The government says it's because of e-cigarette companies' aggressive marketing campaigns and the fruity flavors.
The FDA says vaping is now an epidemic among children and teens; 1 in 4 teens have tried it.
Two million kids are even vaping marijuana.
The sneaky designs, which can resemble highlighters and USB devices, make them popular among young people.
"The kids are hiding it. They can hide it in class. They put it up to their mouth and do it," said Liz Young from Sylvania Community Action Team. "They are very hideable - pockets, sweatshirts, just up the sleeve of a shirt is really easy for them to hide it."
"In their socks, in their bags, anywhere, in their binders," said Wasim Khrawesh, a high school senior.
This has some parents concerned.
"I want to make sure I know what to look out for," said parent Inga Holton.
They're vaping in class, in parking lots, their cars and in school bathrooms.
"When you go into the bathroom, like the first thing you smell is like vape juice, like strawberries," said Khrawesh.
A local doctor says those flavors in e-cigarettes trick teens into thinking they're safe.
“It gives the false sense of safety, meaning if you use the word mangoes, tropical, fruit punch, sounds natural and safe. But unfortunately, other things are added to the nicotine,” said Dr. Rahm Reddy, a pediatric pulmonologist for Mercy Health Partners.

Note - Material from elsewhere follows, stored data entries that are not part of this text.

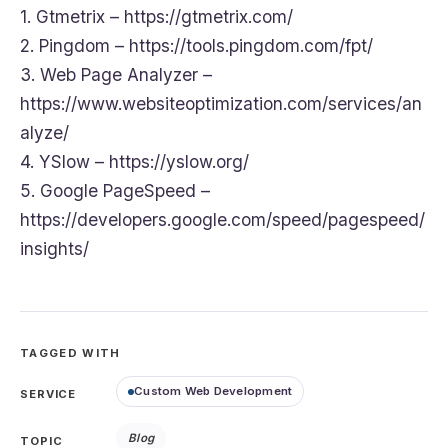
1. Gtmetrix – https://gtmetrix.com/
2. Pingdom – https://tools.pingdom.com/fpt/
3. Web Page Analyzer –
https://www.websiteoptimization.com/services/an
alyze/
4. YSlow – https://yslow.org/
5. Google PageSpeed –
https://developers.google.com/speed/pagespeed/
insights/
TAGGED WITH
Custom Web Development
SERVICE
Blog
TOPIC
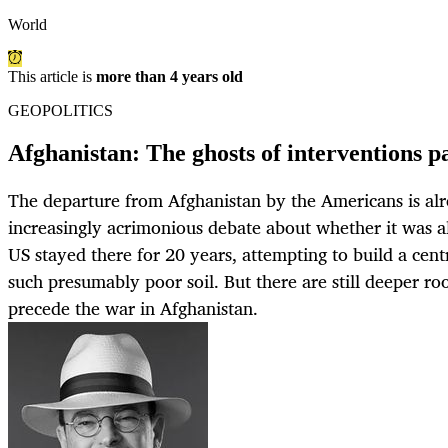
World
This article is
more than 4 years old
GEOPOLITICS
Afghanistan: The ghosts of interventions pas
The departure from Afghanistan by the Americans is alre
increasingly acrimonious debate about whether it was al
US stayed there for 20 years, attempting to build a ce
such presumably poor soil. But there are still deeper roo
precede the war in Afghanistan.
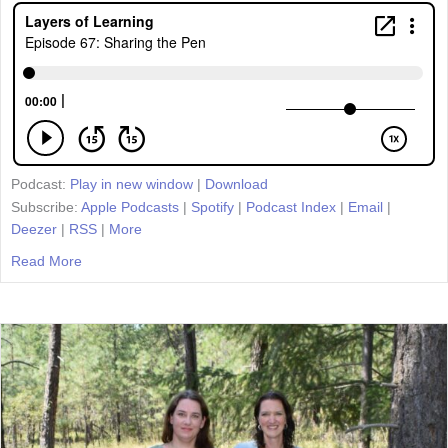
Podcast:
Play in new window
|
Download
Subscribe:
Apple Podcasts
|
Spotify
|
Podcast Index
|
Email
|
Deezer
|
RSS
|
More
Read More
about Episode 67: Sharing the Pen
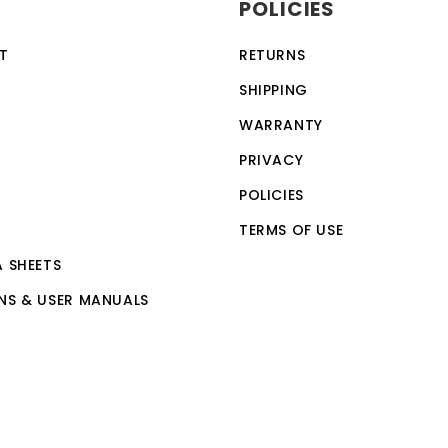
POLICIES
computer skills.
T
RETURNS
SHIPPING
WARRANTY
PRIVACY
POLICIES
TERMS OF USE
A SHEETS
NS & USER MANUALS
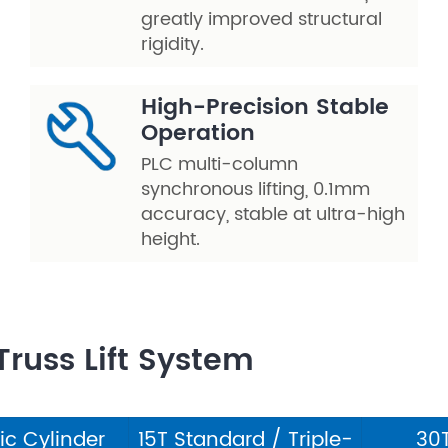
greatly improved structural
rigidity.
High-Precision Stable
Operation
PLC multi-column
synchronous lifting, 0.1mm
accuracy, stable at ultra-high
height.
Truss Lift System
ric Cylinder
15T Standard / Triple-
30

E-cigarette manufacturers face a tough November deadline from the FDA to address use by young people, or face having their flavors removed from store shelves.
The FDA is also targeting kids with its own anti-vaping PSA.

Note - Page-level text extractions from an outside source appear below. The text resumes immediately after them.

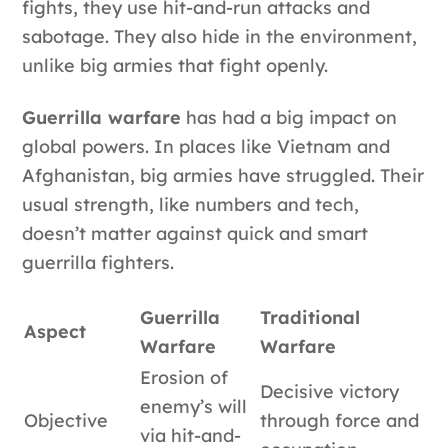
fights, they use hit-and-run attacks and
sabotage. They also hide in the environment,
unlike big armies that fight openly.
Guerrilla warfare
has had a big impact on
global powers. In places like Vietnam and
Afghanistan, big armies have struggled. Their
usual strength, like numbers and tech,
doesn’t matter against quick and smart
guerrilla fighters.
Guerrilla
Traditional
Aspect
Warfare
Warfare
Erosion of
Decisive victory
enemy’s will
Objective
through force and
via hit-and-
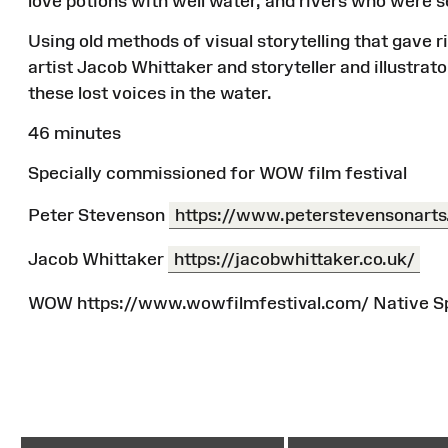
love potions with well water, and rivers who were 
Using old methods of visual storytelling that gave r
artist Jacob Whittaker and storyteller and illustra
these lost voices in the water.
46 minutes
Specially commissioned for WOW film festival
Peter Stevenson
https://www.peterstevensonarts
Jacob Whittaker
https://jacobwhittaker.co.uk/
WOW https://www.wowfilmfestival.com/ Native Sp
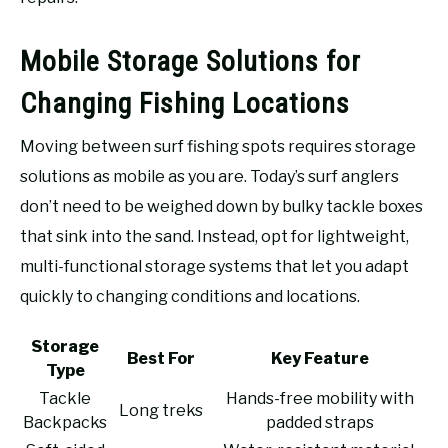
Mobile Storage Solutions for
Changing Fishing Locations
Moving between surf fishing spots requires storage
solutions as mobile as you are. Today’s surf anglers
don’t need to be weighed down by bulky tackle boxes
that sink into the sand. Instead, opt for lightweight,
multi-functional storage systems that let you adapt
quickly to changing conditions and locations.
Storage
Best For
Key Feature
Type
Tackle
Hands-free mobility with
Long treks
Backpacks
padded straps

Dr. Reddy says e-cigs are more dangerous than regular cigarettes on a young person's developing lungs and brain because they're unregulated.
"In fact, they're worse than the conventional stuff because of the added substances, including the metal particles and other things the manufactures are putting into it to make it more addictive, and cytotoxins that are dangerous to the growing brain," Dr. Reddy said.
"Everybody knows it's not good for you, but when you're constantly being surrounded by it and you smell it and you see it and it's cool to try it, yeah, it definitely makes you tempted to try it," said Khrawesh.
Khrawesh says he knows of freshmen and even eighth graders who vape.
Doctors are also concerned young kids getting addicted to nicotine is a gateway to other addicting drugs such as cocaine.
One of the largest e-cigarette manufacturers, Juul, says its products are intended for adult users and the company does not condone youth consumption.